Limbo is a 2021 Hong Kong action thriller film directed by Cheang Pou-soi and starring Gordon Lam, Cya Liu, Mason Lee and Hiroyuki Ikeuchi. The film is based on the novel Wisdom Tooth by Chinese novelist Lei Mi.

The film had its worldwide premiere at the 71st Berlin International Film Festival on 1 March 2021, and was theatrically released in Hong Kong on 18 November 2021.

Plot
Rookie police officer Will Yam (Mason Lee) is a recent graduate of the police academy. Due to a wave of serial killings, Will is partnered with veteran officer Cham Lau (Gordon Lam), who was recently reinstated on the force. However, the duo is unable to solve the cases and instead causes a series of incidents. Later, Cham re-encounters a drug-addicted street urchin, Wong To (Cya Liu), who ran over his wife and daughter in the past, and his anger makes him spiral out of control and continuously abuses her. Will clumsily loses his pistol, which is found by the serial killer.

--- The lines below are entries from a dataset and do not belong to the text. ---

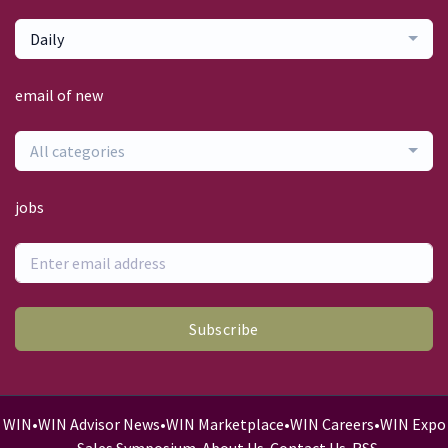
Daily
email of new
All categories
jobs
Subscribe
WIN
•
WIN Advisor News
•
WIN Marketplace
•
WIN Careers
•
WIN Expo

With the killer lurking in the city, a crisis grows closer.

Cast
Gordon Lam as Cham Lau (劉中選), respectfully referred to as Brother Cham (斬哥), a veteran police officer of the Regional Crime Unit.
Cya Liu as Wong To (王桃), a drug-addicted street urchin who ran over Cham's wife in a DUI, leaving her in a vegetative state and becomes Cham's informant in order to repent her past mistake.
Mason Lee as Will Yam (任凱), a rookie police officer of the Regional Crime Unit and Cham's new partner.
Hiroyuki Ikeuchi as Yamada Akira (山田收), a waste picker with Oedipus complex and acrotomophilia.
Fish Liew as Coco (可樂), a disabled drug dealer.
Hugo Ng as Chief (大Sir), Cham and Will's superior officer.
Sammy Sum as Boss Spark (逼啪)
Hanna Chan as Will's wife
Kumer as Grizzly (灰熊)

Production
Principal photography for Limbo began in September 2017 in Hong Kong and wrapped up after three months filming, with To Kwa Wan and Kwun Tong being the main filming locations as many old buildings are located in these districts of the city.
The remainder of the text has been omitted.